Structured page parsing data
- Opening Delimiter -

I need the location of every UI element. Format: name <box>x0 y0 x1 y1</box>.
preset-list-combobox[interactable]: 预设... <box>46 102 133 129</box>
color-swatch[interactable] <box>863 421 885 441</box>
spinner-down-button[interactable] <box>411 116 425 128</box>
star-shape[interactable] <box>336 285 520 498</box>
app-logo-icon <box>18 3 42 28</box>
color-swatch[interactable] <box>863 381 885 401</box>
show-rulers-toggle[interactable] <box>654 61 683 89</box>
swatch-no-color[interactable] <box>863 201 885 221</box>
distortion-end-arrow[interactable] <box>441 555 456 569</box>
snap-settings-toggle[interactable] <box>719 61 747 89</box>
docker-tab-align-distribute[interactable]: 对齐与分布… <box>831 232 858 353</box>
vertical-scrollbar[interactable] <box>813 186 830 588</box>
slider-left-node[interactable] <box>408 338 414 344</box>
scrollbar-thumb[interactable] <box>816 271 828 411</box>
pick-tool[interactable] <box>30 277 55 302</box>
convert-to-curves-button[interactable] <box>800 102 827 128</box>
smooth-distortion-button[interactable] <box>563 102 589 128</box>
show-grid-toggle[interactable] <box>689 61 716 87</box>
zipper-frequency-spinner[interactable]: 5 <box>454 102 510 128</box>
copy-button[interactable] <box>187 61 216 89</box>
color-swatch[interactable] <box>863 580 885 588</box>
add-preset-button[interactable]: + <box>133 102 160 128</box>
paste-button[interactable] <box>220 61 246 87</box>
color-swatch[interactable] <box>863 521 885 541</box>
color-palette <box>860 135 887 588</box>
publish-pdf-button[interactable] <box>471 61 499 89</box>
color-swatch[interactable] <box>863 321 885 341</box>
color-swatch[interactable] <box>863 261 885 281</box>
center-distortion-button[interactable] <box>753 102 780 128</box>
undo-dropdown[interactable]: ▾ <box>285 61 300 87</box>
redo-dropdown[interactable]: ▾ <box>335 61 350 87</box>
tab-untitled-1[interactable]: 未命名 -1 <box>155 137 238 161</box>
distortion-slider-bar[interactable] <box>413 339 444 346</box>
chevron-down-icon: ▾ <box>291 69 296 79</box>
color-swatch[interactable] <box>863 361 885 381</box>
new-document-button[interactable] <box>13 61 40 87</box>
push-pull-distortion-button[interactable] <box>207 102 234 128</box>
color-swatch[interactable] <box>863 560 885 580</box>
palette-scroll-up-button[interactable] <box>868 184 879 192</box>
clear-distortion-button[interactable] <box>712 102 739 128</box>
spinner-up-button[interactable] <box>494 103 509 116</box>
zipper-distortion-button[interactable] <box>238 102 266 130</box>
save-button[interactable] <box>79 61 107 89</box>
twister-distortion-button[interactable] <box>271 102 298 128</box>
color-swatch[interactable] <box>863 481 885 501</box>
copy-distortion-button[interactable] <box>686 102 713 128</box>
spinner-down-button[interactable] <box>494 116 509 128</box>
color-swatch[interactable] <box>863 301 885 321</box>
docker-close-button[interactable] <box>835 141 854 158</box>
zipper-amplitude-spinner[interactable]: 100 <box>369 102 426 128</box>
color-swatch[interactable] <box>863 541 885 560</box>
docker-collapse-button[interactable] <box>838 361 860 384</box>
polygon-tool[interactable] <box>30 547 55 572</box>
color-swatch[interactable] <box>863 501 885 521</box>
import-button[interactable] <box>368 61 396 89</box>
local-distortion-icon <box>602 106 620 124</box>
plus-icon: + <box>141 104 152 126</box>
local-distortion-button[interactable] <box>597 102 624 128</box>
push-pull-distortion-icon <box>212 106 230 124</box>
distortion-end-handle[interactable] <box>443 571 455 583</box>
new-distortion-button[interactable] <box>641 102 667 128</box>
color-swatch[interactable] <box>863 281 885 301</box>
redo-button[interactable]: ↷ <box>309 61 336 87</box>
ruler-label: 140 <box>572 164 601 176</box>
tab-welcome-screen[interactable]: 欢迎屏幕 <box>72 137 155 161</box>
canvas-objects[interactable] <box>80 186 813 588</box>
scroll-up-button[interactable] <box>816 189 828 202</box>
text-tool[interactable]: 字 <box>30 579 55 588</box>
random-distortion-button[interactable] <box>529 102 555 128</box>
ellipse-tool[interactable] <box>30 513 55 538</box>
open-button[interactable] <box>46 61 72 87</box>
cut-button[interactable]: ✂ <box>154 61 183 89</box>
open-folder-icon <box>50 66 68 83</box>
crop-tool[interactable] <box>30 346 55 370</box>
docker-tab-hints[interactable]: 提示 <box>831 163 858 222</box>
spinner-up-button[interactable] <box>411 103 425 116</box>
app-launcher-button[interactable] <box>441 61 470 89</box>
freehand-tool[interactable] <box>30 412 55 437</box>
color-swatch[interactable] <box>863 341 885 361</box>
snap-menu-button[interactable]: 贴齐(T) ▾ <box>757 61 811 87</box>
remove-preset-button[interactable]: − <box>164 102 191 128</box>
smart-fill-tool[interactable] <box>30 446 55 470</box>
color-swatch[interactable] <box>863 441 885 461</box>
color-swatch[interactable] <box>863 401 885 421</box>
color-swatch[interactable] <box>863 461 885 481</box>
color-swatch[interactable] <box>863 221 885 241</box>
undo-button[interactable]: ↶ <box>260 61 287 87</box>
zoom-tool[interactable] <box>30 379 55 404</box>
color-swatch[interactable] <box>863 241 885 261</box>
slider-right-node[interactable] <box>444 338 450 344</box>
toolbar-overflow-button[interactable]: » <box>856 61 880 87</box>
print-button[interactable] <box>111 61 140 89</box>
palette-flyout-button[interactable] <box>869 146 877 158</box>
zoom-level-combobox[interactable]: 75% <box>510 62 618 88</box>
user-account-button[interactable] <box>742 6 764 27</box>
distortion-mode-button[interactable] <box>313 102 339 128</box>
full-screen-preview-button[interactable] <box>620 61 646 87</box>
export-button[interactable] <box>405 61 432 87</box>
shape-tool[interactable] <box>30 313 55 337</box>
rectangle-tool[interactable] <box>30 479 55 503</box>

- Closing Delimiter -
- Opening Delimiter -

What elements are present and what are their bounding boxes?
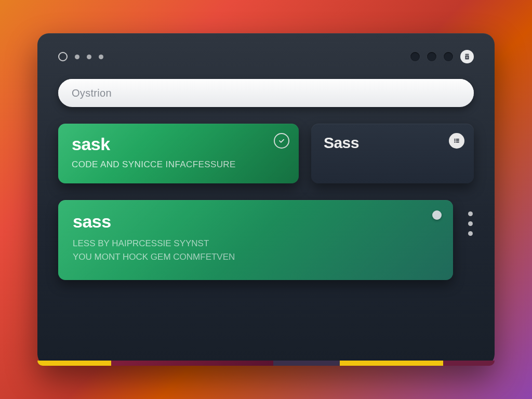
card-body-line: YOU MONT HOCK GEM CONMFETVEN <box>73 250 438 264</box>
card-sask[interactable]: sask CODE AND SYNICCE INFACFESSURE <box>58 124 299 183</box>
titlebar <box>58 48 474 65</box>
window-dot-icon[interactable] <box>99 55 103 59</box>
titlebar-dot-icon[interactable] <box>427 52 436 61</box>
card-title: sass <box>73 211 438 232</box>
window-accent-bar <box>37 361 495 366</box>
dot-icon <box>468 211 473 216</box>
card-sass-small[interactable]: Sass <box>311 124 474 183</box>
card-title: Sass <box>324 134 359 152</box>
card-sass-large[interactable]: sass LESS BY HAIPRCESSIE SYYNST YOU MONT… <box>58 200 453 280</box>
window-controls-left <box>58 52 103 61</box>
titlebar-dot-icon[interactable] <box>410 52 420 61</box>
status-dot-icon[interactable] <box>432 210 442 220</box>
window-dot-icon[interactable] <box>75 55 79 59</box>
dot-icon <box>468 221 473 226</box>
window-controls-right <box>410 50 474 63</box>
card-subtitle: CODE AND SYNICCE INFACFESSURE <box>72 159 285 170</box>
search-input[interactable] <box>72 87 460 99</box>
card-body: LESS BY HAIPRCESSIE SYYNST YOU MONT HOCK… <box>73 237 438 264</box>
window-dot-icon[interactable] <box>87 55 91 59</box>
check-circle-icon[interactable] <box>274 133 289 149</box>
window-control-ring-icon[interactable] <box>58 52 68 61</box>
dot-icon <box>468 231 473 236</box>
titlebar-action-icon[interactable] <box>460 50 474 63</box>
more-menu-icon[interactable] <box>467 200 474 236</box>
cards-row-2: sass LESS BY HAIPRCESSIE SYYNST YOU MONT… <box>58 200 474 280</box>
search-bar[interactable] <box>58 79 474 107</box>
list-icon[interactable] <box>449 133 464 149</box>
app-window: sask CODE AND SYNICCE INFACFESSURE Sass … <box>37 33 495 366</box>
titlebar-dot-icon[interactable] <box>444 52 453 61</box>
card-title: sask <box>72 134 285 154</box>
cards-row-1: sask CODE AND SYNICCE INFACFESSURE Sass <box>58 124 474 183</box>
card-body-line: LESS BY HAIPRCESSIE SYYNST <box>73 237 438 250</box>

- Closing Delimiter -

REQUIREMENT: Sift the data above for lines with "dropdown", then copy each one.

YOUR SOLUTION:
undo-dropdown[interactable]: ▾ <box>285 61 300 87</box>
redo-dropdown[interactable]: ▾ <box>335 61 350 87</box>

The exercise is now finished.